With the stroke of a pen, President Joe Biden’s first round of executive orders forged a commitment to combatting the coronavirus pandemic and its associated economic fallout.
On his first day in office on Wednesday (Jan. 20) Biden dismantled his predecessor’s legacy, signing at least 10 executive actions to flip the trajectory on immigration, racial equality, climate change, and the handling of the COVID-19 crisis, according to a presidential brief. Two of his executive orders specifically targeted the ongoing pandemic.
Biden’s policy stresses a national strategy rather than relying on states to decide what is best.
“The National Strategy provides a roadmap to guide America out of the worst public health crisis in a century,” the plan says. “America has always risen to the challenge we face and we will do so now.”
A 200-page document — “National Strategy for the Covid-19 Response and Pandemic Preparedness” — calls for mask mandates for all federal employees, and on federal property and public transportation. Biden also directed agencies to require U.S. companies to make N95 masks, swabs and other necessary equipment.

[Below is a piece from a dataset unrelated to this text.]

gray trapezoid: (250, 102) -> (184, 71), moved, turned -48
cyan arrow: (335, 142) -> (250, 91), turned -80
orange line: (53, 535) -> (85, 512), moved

“With the state of the nation today there’s no time to waste. We’re going to get to work immediately. As we indicated earlier we’re going to be signing a number of executive orders over the next several days to weeks and I’m going to start today,” Biden said.

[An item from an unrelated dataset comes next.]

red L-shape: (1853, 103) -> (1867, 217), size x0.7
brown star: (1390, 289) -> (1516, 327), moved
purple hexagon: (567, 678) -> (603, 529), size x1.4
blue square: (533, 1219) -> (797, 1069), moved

In another executive order, Biden established the Coordinator of the COVID-19 Response to lead the country’s testing and vaccine programs, as well as to support the reopening of schools and “reduce disparities in the response, care, and treatment of COVID-19, including racial and ethnic disparities,” the presidential brief noted.
Aligned with Biden’s campaign promises, he will launch a National Pandemic Testing Board to enhance the country’s testing capacity for the virus. A Covid-19 Health Equity Task Force will be formed to ensure an “equitable” pandemic response and recovery. Another executive order will enhance the nation’s collection, production, sharing and analysis of data about the coronavirus.
Biden said he would use the Defense Protection Act to prioritize manufacturing in the interest of national defense. Biden also said his stimulus package will push for a $1.9 trillion COVID-19 relief package.